OFRA
(O̱fra).
1. [(Herte)jong]. Een nakomeling van Juda via Meonothai. — 1Kr 4:1, 14.
[2, 3: misschien: Stofplaats]
2. Een stad in Benjamin (Joz 18:21, 23). Waar deze plaats gezocht moet worden, kan uit het verslag over Israëls confrontaties met de Filistijnen tijdens de regering van Saul worden afgeleid. Het stroopcommando van de Filistijnen trok er telkens vanuit hun legerplaats te Michmas in drie verschillende richtingen op uit. Eén groep sloeg de weg naar Ofra in. Een andere groep trok westwaarts op de weg naar Beth-Horon, terwijl weer een andere groep oostwaarts trok op „de weg . . . naar de grens die uitziet over het dal van Zeboïm”. Aangezien in elk geval een deel van het Israëlitische leger in Geba ten Z van Michmas gelegerd was, ging de groep Filistijnen die de weg naar Ofra insloeg, blijkbaar noordwaarts. Bijgevolg moet Ofra ten N van Michmas hebben gelegen. — 1Sa 13:16-18.
Geleerden vereenzelvigen Ofra vaak met de stad die Efraïm (2Sa 13:23; Jo 11:54) en Efraïn (2Kr 13:19) werd genoemd en waarvan men aanneemt dat ze het huidige et-Taiyiba is (ca. 6 km ten ONO van Bethel).
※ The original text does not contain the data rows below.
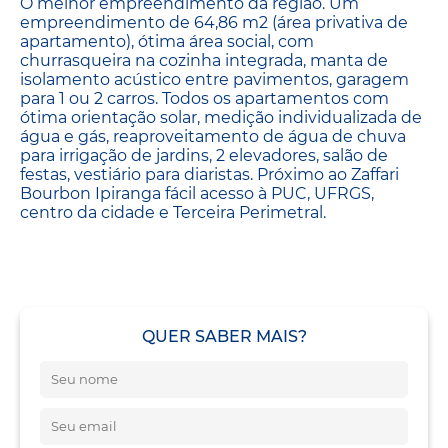
O melhor empreendimento da região. Um
empreendimento de 64,86 m2 (área privativa de
apartamento), ótima área social, com
churrasqueira na cozinha integrada, manta de
isolamento acústico entre pavimentos, garagem
para 1 ou 2 carros. Todos os apartamentos com
ótima orientação solar, medição individualizada de
água e gás, reaproveitamento de água de chuva
para irrigação de jardins, 2 elevadores, salão de
festas, vestiário para diaristas. Próximo ao Zaffari
Bourbon Ipiranga fácil acesso à PUC, UFRGS,
centro da cidade e Terceira Perimetral.
QUER SABER MAIS?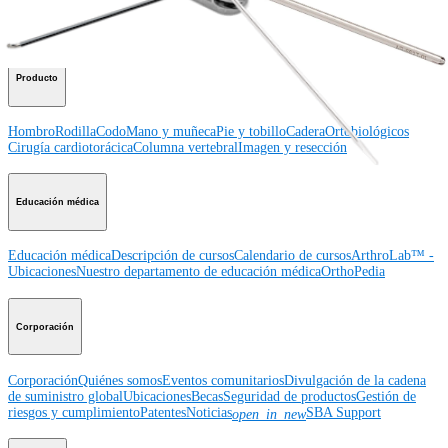
Hombro
Rodilla
Codo
Mano y muñeca
Pie y
tobillo
Cadera
Ortobiológicos
Cirugía cardiotorácica
Columna vertebral
Producto
Hombro
Rodilla
Codo
Mano y muñeca
Pie y tobillo
Cadera
Ortobiológicos
Cirugía cardiotorácica
Columna vertebral
Imagen y resección
Educación médica
Educación médica
Descripción de cursos
Calendario de cursos
ArthroLab™ -
Ubicaciones
Nuestro departamento de educación médica
OrthoPedia
Corporación
Corporación
Quiénes somos
Eventos comunitarios
Divulgación de la cadena
de suministro global
Ubicaciones
Becas
Seguridad de productos
Gestión de
riesgos y cumplimiento
Patentes
Noticias
SBA Support
open_in_new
3. De plaats waar Gideon woonde en waar Jehovah’s engel hem gebood Israël uit de handpalm van Midian te redden (Re 6:11-32). Na zijn overwinning op de vijandelijke strijdkrachten maakte Gideon van de door het volk bijgedragen buit een efod en stelde die in Ofra tentoon. Daarna ging men deze efod als een afgod vereren (Re 8:24-27). Later, nadat Gideon in Ofra gestorven en begraven was, „doodde [zijn eerzuchtige zoon Abimelech] zijn broers, . . . zeventig man, op één steen, maar Jotham, de jongste zoon . . ., bleef over” (Re 8:32; 9:5). Buiten Abimelech had Gideon zeventig zonen (Re 8:30, 31). Aangezien Jotham aan de afslachting ontkwam, doodde Abimelech dus kennelijk slechts 69 zonen in Ofra. Wat Jotham later over dit voorval zei, schijnt er enkel op te duiden dat Abimelech van plan was alle zeventig zonen te doden (Re 9:18). Een joodse commentator merkt echter terecht op: „Het is niettemin juist om over afgerond ’zeventig’ neergevelden te spreken.” — Soncino Books of the Bible, onder redactie van A. Cohen, Londen, 1950 (Jozua en Rechters, blz. 234).
Dit Ofra lag blijkbaar ten W van de Jordaan en wordt voorlopig geïdentificeerd met el-ʽAffuleh (ʽAfula), ongeveer 45 km ten N van Sichem.